Mutex Copying — Optimization Scenarios¶

9 scenarios where code needs to be optimised to reduce mutex contention without changing semantics. Each scenario presents a starting point, an analysis of the bottleneck, and an optimised solution.

The focus here is on avoiding contention; the copy-prevention rules from earlier files apply to every refactored version (and many of these refactors incidentally remove copy hazards by switching to pointer types and lock-free primitives).

Scenario 1: Counter under heavy contention¶

Starting point¶

type Counter struct {
    mu sync.Mutex
    n  int64
}

func (c *Counter) Inc() {
    c.mu.Lock()
    c.n++
    c.mu.Unlock()
}

func (c *Counter) Load() int64 {
    c.mu.Lock()
    defer c.mu.Unlock()
    return c.n
}

Bottleneck¶

Every Inc and Load acquires the mutex. At high throughput (millions of ops/sec), the mutex's fast path saturates a single CPU. CPU profile shows >50% time in Lock/Unlock instructions.

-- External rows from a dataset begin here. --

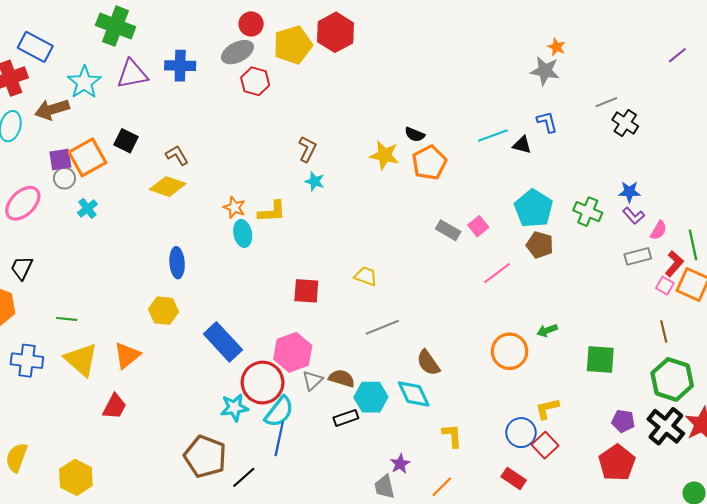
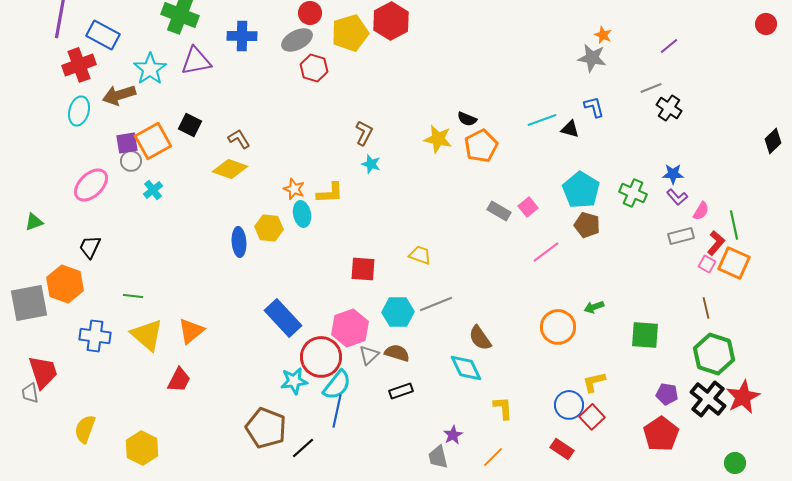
purple line: (677, 55) -> (669, 46), moved
blue cross: (180, 66) -> (242, 36), moved
yellow hexagon: (163, 311) -> (269, 228), moved
cyan hexagon: (371, 397) -> (398, 312), moved

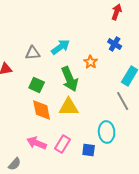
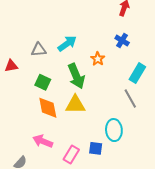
pink rectangle: (63, 144) -> (71, 154), moved

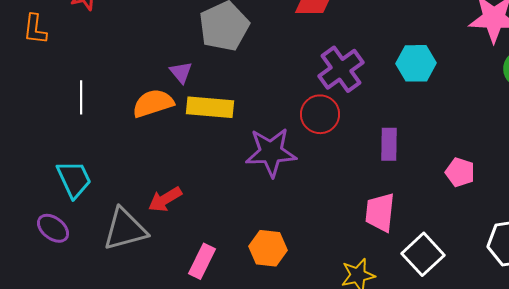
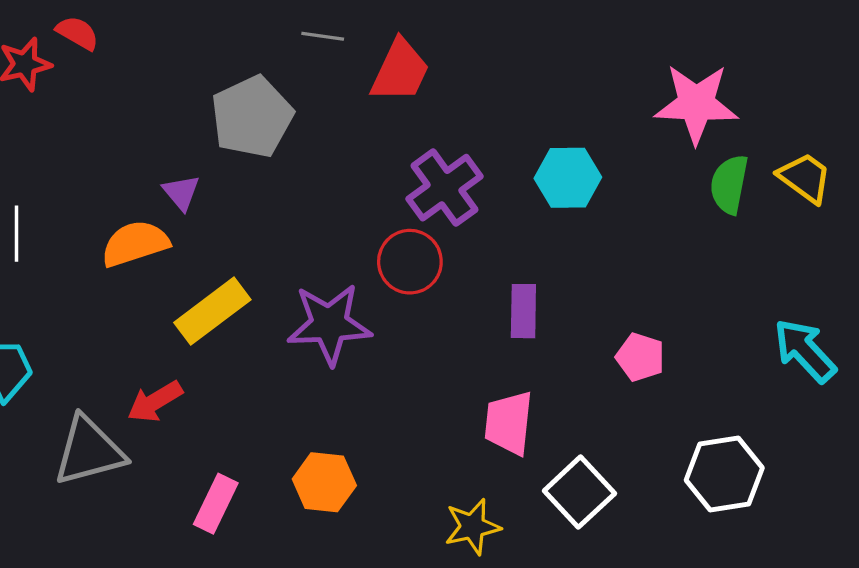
yellow rectangle: (210, 107) -> (212, 311), moved, turned -42

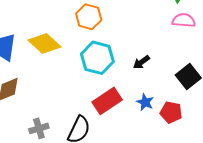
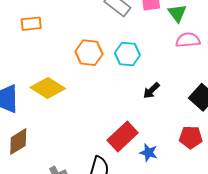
cyan hexagon: (97, 58) -> (127, 54), moved, size x0.7
blue star: (145, 102) -> (149, 153), moved

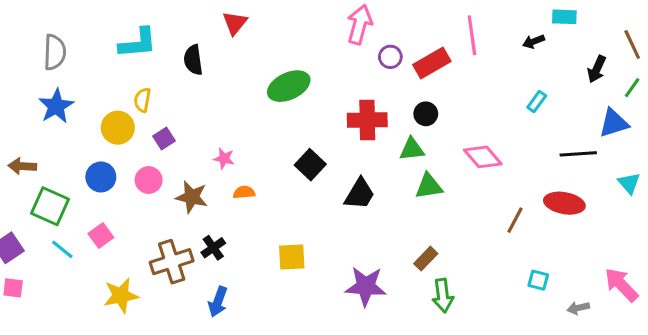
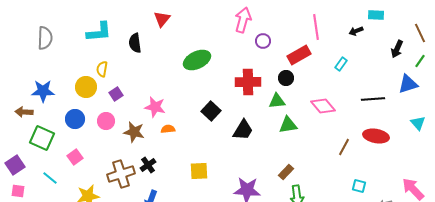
red rectangle: (432, 63) -> (299, 55), moved
cyan rectangle: (537, 101) -> (341, 64), moved
blue star: (56, 106) -> (43, 91), moved, turned 30
black line: (578, 154) -> (373, 99), moved
pink star: (224, 158) -> (155, 107), size x1.5
cyan line: (62, 249) -> (50, 178), moved

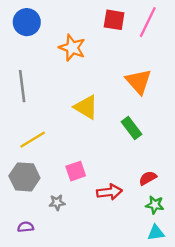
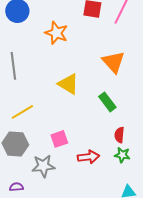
red semicircle: (148, 178) -> (119, 135), moved, turned -56
gray star: (57, 202) -> (43, 166), size x1.6
green star: (155, 205) -> (122, 155), moved

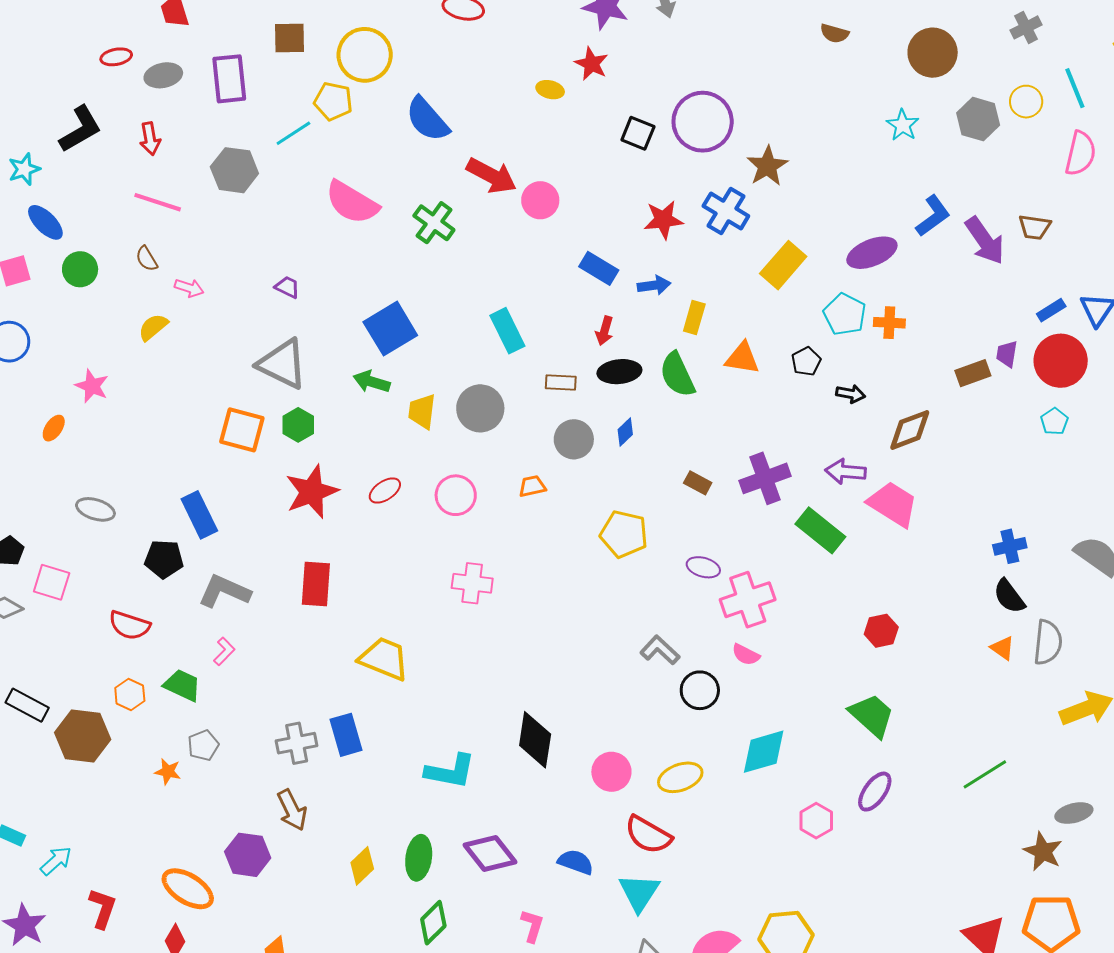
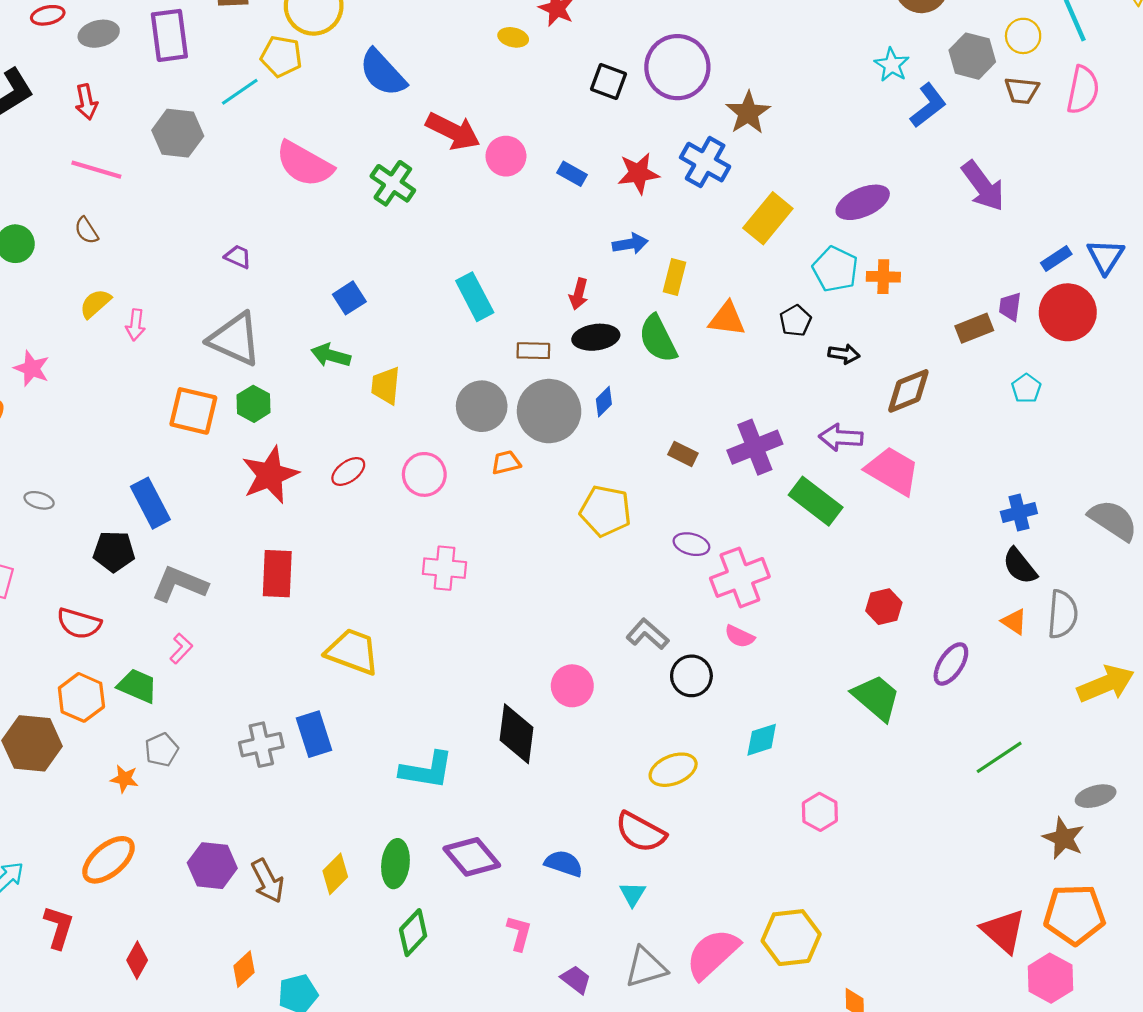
blue L-shape: (933, 216) -> (928, 105), moved
brown trapezoid: (1035, 227) -> (1022, 91), moved
blue rectangle: (599, 268) -> (572, 174), moved, size x0.7
pink arrow: (189, 288) -> (135, 325), moved, turned 80
blue square: (390, 329) -> (349, 298), size x0.6
gray circle: (480, 408) -> (482, 406), moved
cyan pentagon: (1054, 421) -> (1026, 388), moved
gray circle: (574, 439) -> (549, 411), size x1.5
gray ellipse: (95, 509) -> (39, 500), size x0.7
orange hexagon: (130, 694) -> (81, 697), size x1.4
cyan diamond: (764, 752) -> (762, 740), size x0.7
pink circle: (611, 772) -> (572, 686), moved
purple ellipse: (875, 792) -> (951, 664), moved
brown arrow: (292, 810) -> (268, 881), moved
orange ellipse: (188, 889) -> (108, 860), moved, turned -70
cyan triangle: (639, 892) -> (633, 894), size x0.6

Optimisation 1: Use atomic.Int64¶

type Counter struct {
    n atomic.Int64
}

func (c *Counter) Inc()       { c.n.Add(1) }
func (c *Counter) Load() int64 { return c.n.Load() }

Atomic operations cost ~5-10 ns; mutex fast path costs ~20 ns under contention. The atomic is also branchless. Throughput typically 2-3x in micro-benchmarks.

Optimisation 2: Sharded counter for extreme throughput¶

For >10M Inc/sec across many cores:

type Counter struct {
    shards [numShards]paddedAtomic
}

type paddedAtomic struct {
    n atomic.Int64
    _ [56]byte // pad to 64-byte cache line
}

const numShards = 64

func (c *Counter) Inc() {
    idx := fastrand() % numShards
    c.shards[idx].n.Add(1)
}

func (c *Counter) Load() int64 {
    var sum int64
    for i := range c.shards {
        sum += c.shards[i].n.Load()
    }
    return sum
}

Cache-line padding eliminates false sharing between shards. Inc distributes across shards; Load sums them.

Trade-off: Load is O(N) where N is shard count. For low-frequency reads, fine.

Measurement¶

Implementation	1 goroutine	16 goroutines	256 goroutines
Mutex	60M ops/s	12M ops/s	8M ops/s
Atomic	200M ops/s	100M ops/s	70M ops/s
Sharded atomic	200M ops/s	1.6B ops/s	2.5B ops/s

(Approximate; depends on hardware. Run your own benchmarks.)

Scenario 2: Read-mostly map¶

Starting point¶

type Lookup struct {
    mu   sync.Mutex
    data map[string]int
}

func (l *Lookup) Get(k string) (int, bool) {
    l.mu.Lock()
    defer l.mu.Unlock()
    v, ok := l.data[k]
    return v, ok
}

func (l *Lookup) Set(k string, v int) {
    l.mu.Lock()
    defer l.mu.Unlock()
    l.data[k] = v
}

Bottleneck¶

99% of operations are Get. The mutex serialises reads, throttling read throughput.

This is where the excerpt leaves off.